▶ **ABOUT THIS EXERCISE**
Pictures must not appear in your answer. Write out exactly the lines from the one with "Find the location" through the last line of the entries below.

▶ **DATA SHOWN**
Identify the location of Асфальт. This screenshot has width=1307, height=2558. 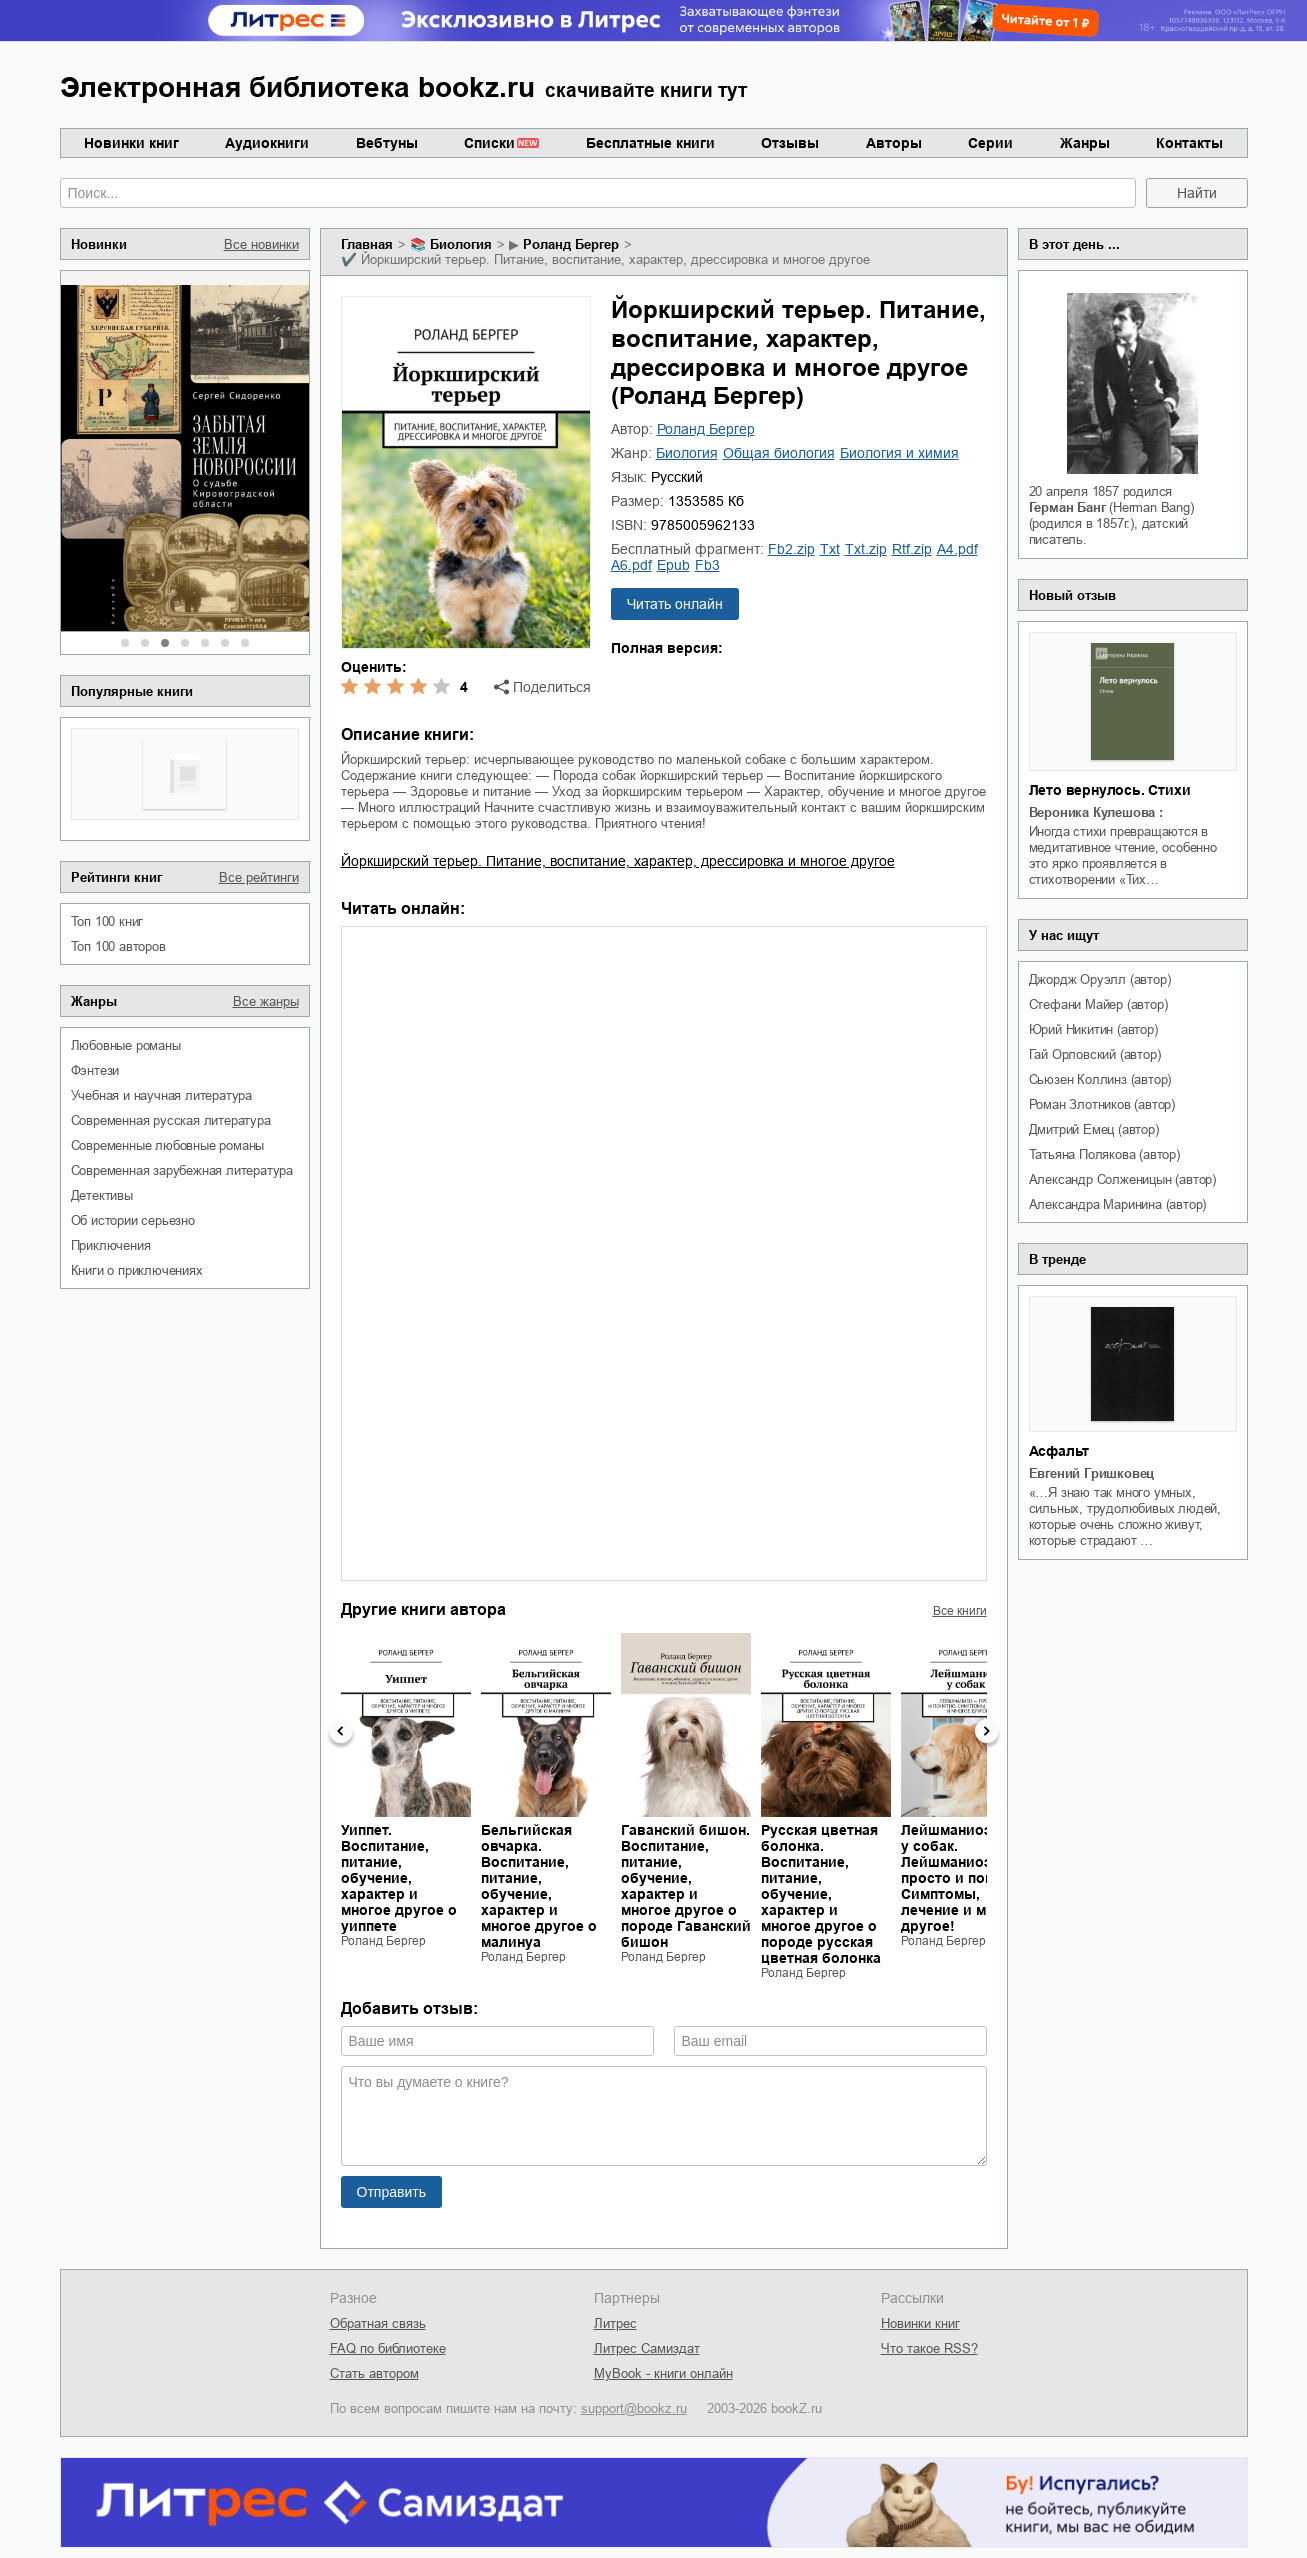
(1059, 1451).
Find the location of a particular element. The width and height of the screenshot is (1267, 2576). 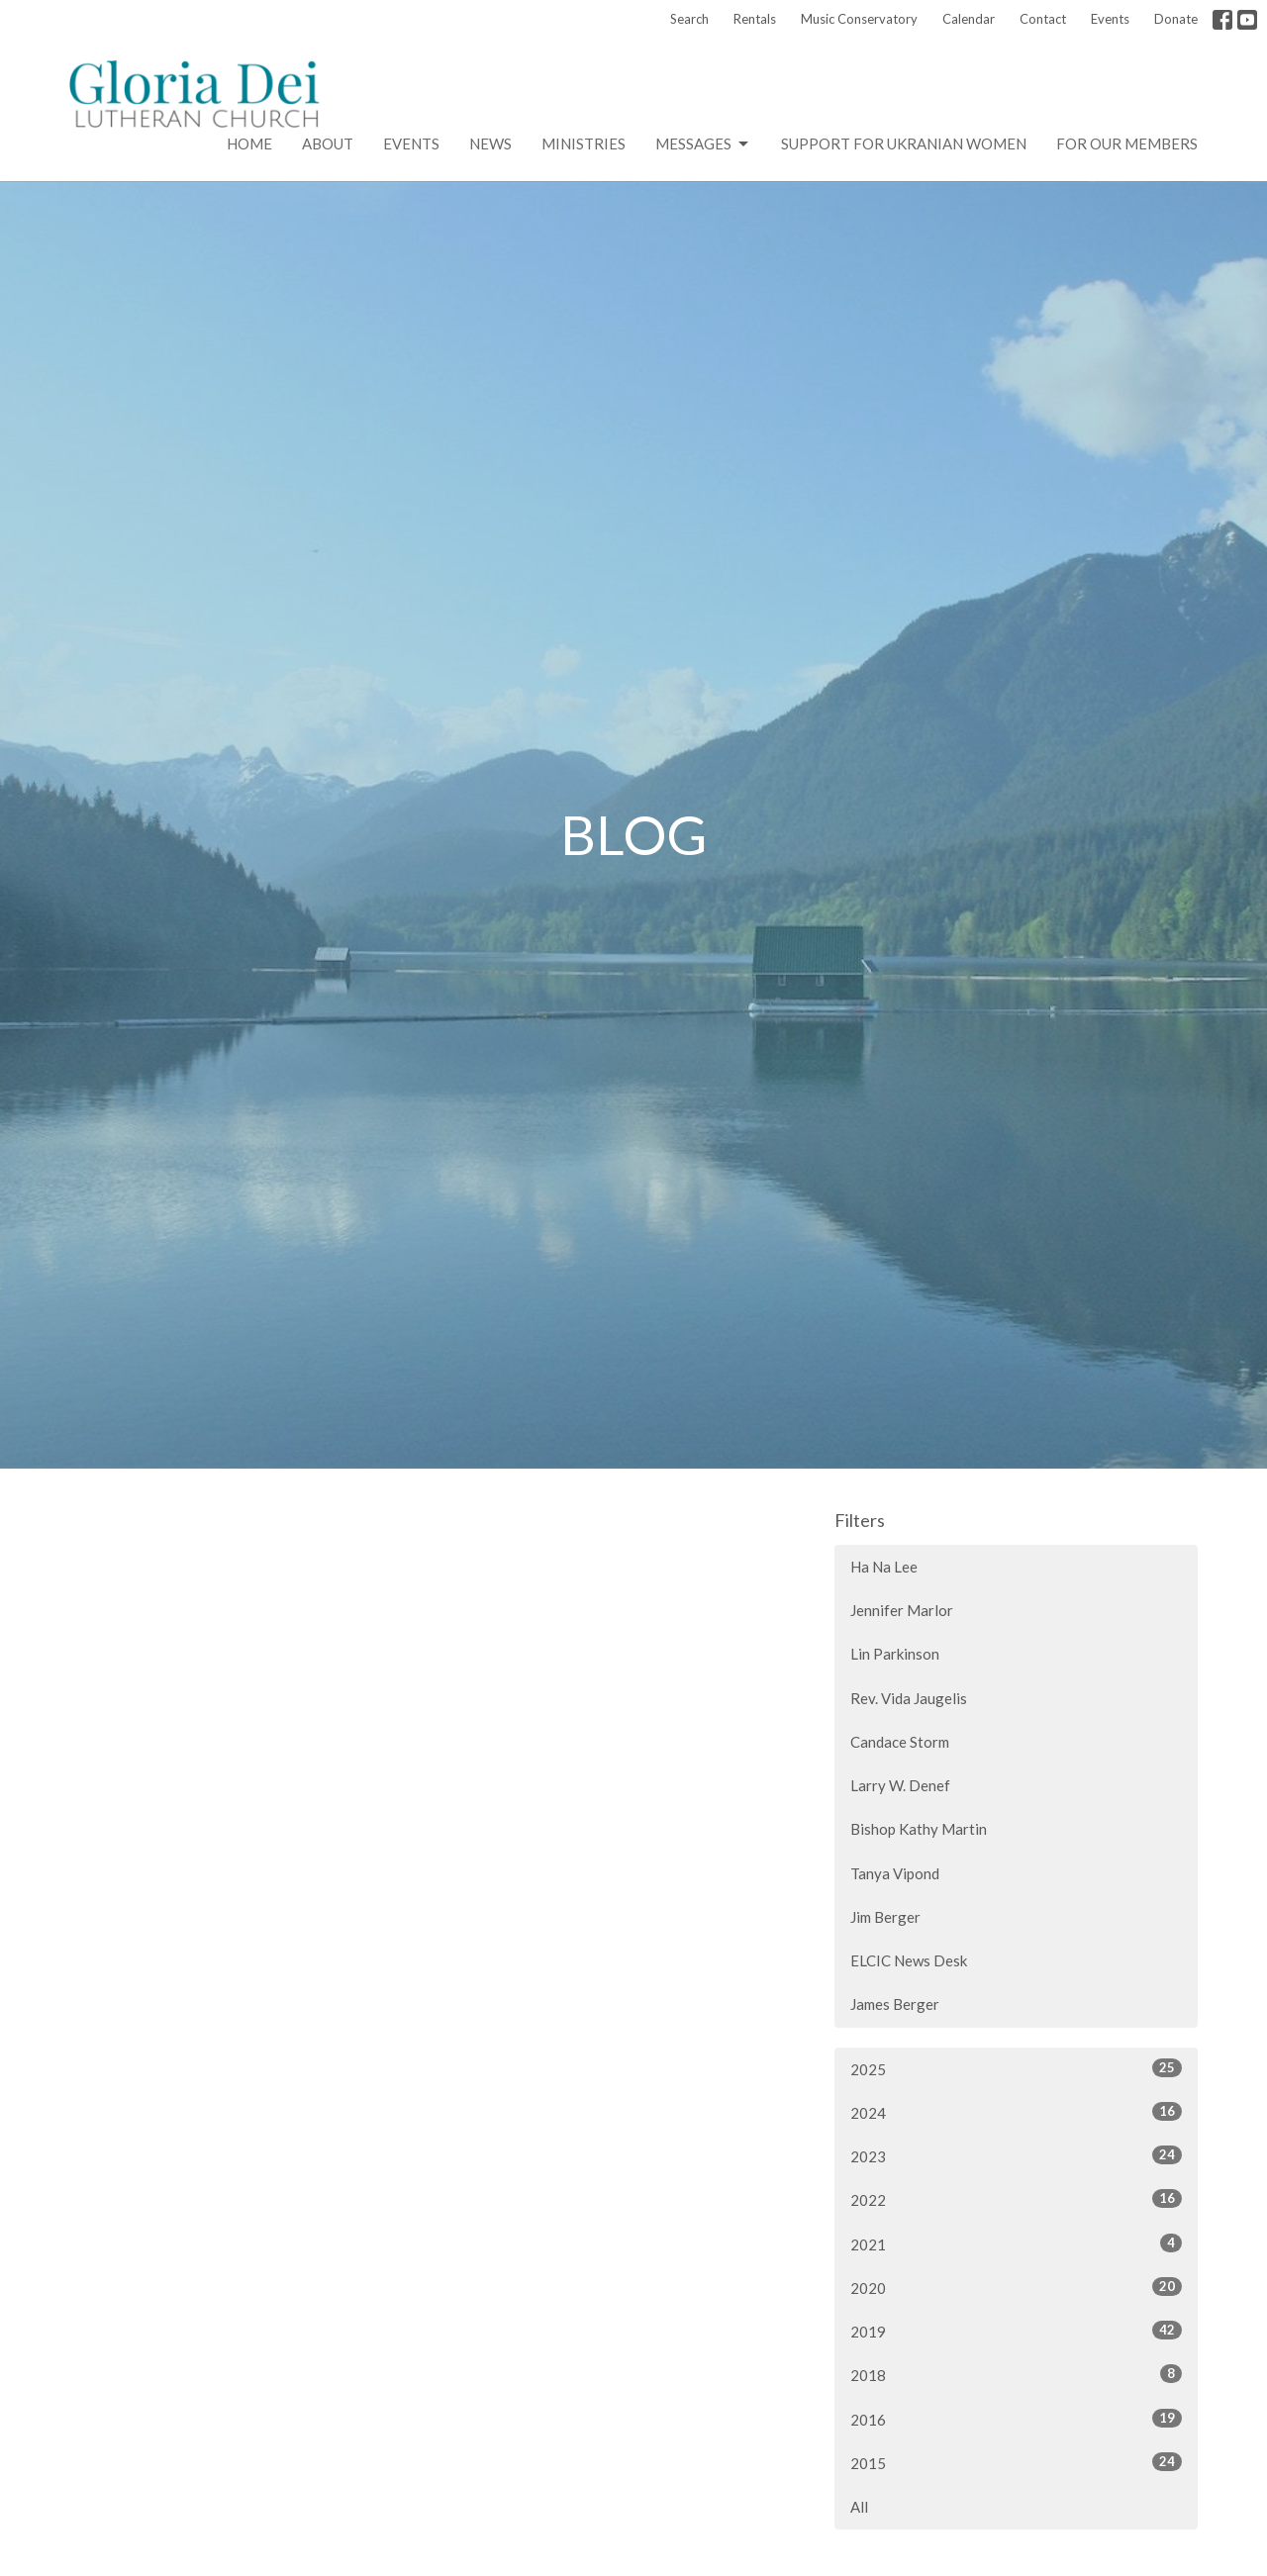

2024 is located at coordinates (1016, 2112).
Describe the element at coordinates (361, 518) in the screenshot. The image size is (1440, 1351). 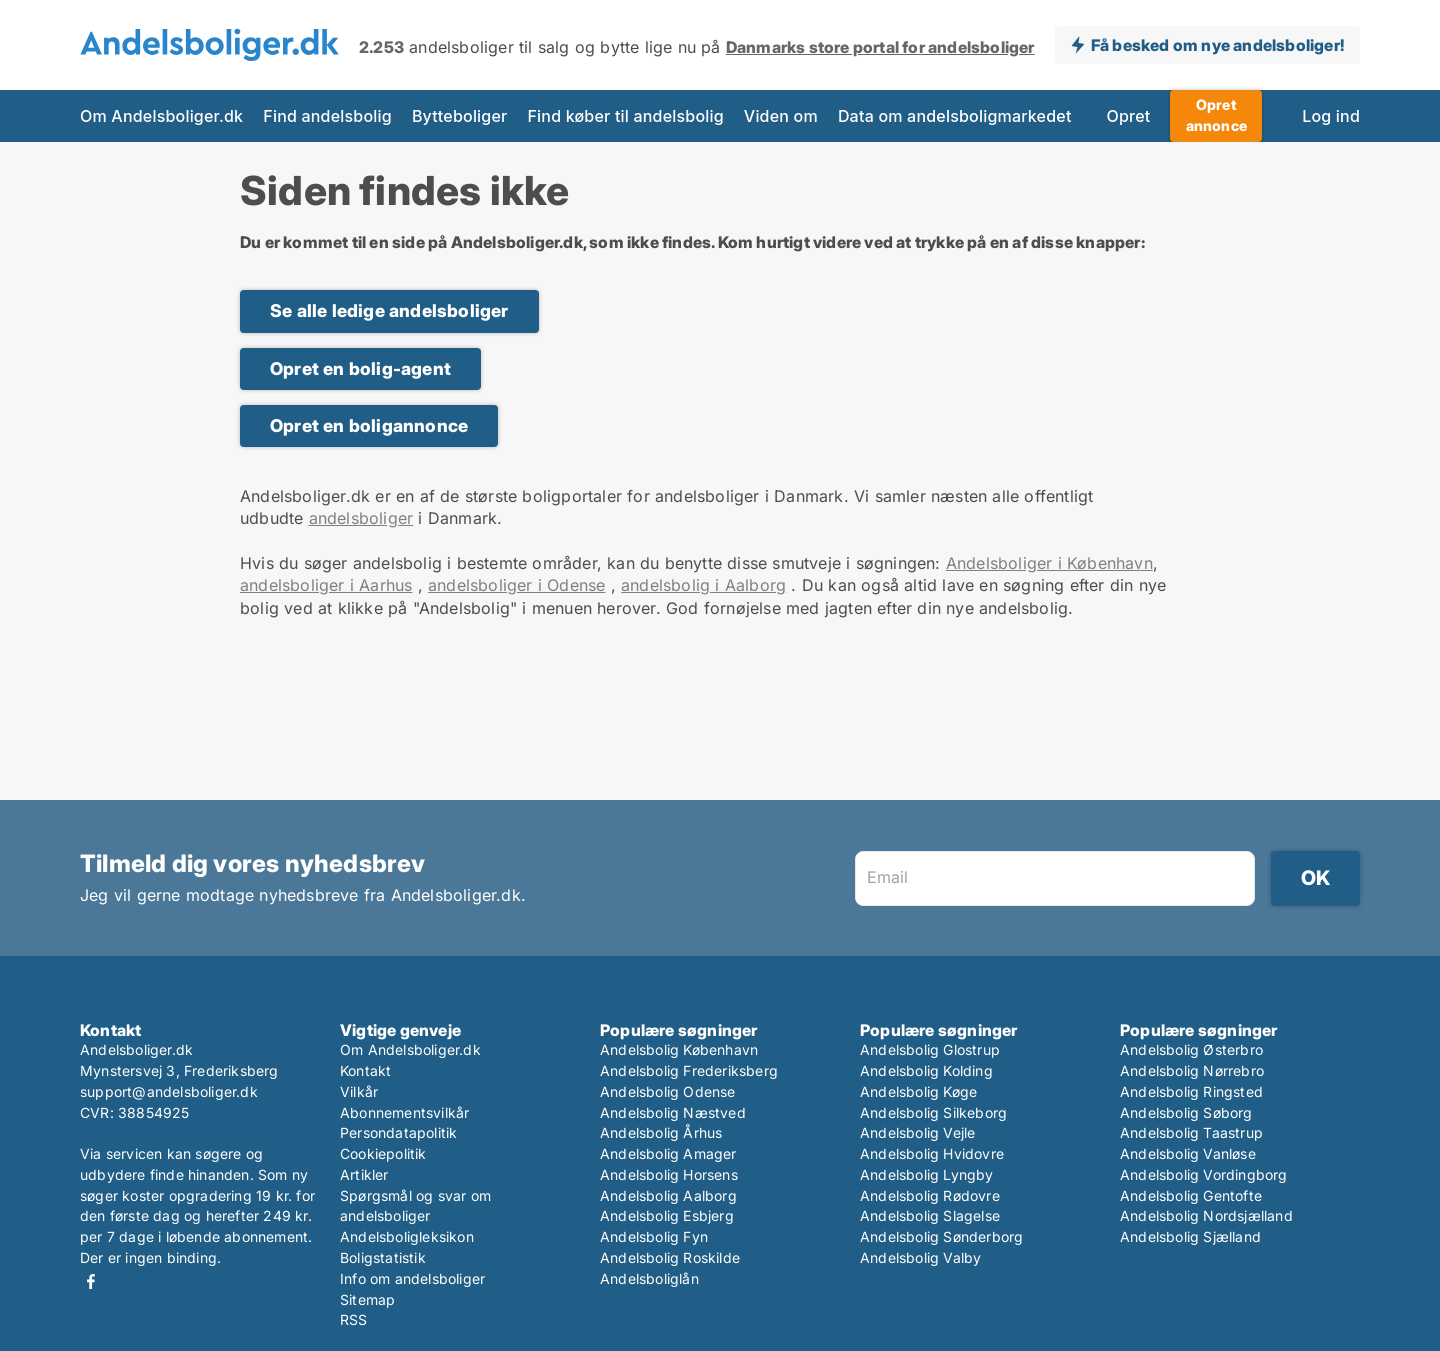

▶ **EXERCISE OUTPUT**
Find the location of a particular element. The width and height of the screenshot is (1267, 2576). 

2024 is located at coordinates (1016, 2112).
Describe the element at coordinates (361, 518) in the screenshot. The image size is (1440, 1351). 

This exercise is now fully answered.